La confrontación política creció luego de que sectores de la Coordinadora calificaran al Mundial como un “Mundial del despojo”, al considerar que privilegia intereses económicos y corporativos por encima de las necesidades sociales.
Dirigentes sindicales aclaran que no están en contra del fútbol, sino del uso de eventos masivos como “pan y circo” mientras persisten conflictos laborales y carencias en servicios públicos.

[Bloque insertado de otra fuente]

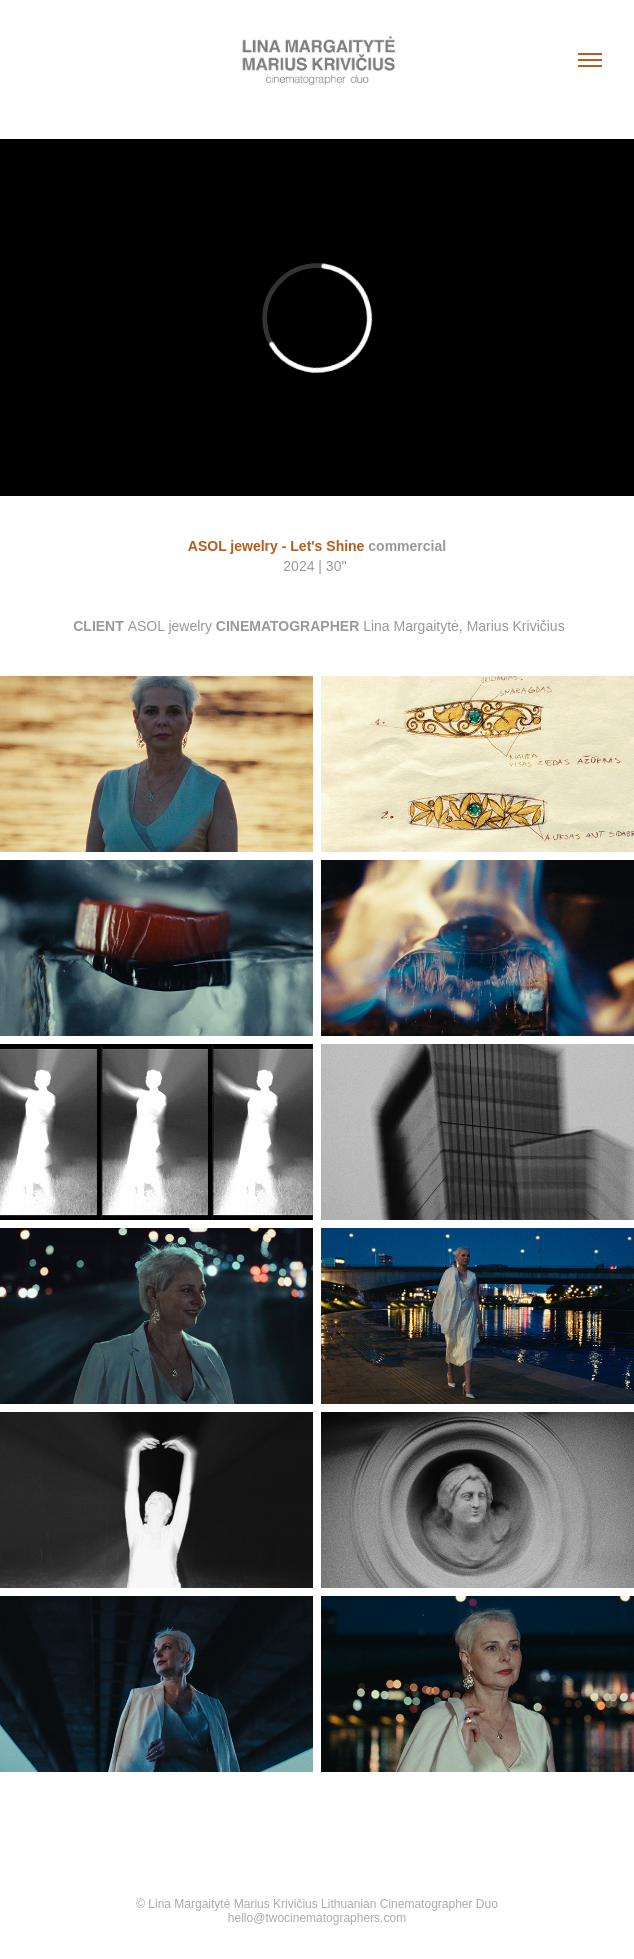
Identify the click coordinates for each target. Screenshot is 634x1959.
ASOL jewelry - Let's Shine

Tras impedirles el acceso al Zócalo, los contingentes comenzaron a ocupar calles aledañas del Centro Histórico y analizaron nuevas acciones de presión para los próximos días, mientras continúa la convocatoria al paro nacional indefinido previsto para el 1 de junio.
Las movilizaciones de la Coordinadora se suman a otras protestas de transportistas, campesinos y trabajadores que han advertido posibles bloqueos y manifestaciones durante el Mundial, en un escenario que amenaza con recrudecer el ambiente político y social en plena exposición internacional de México.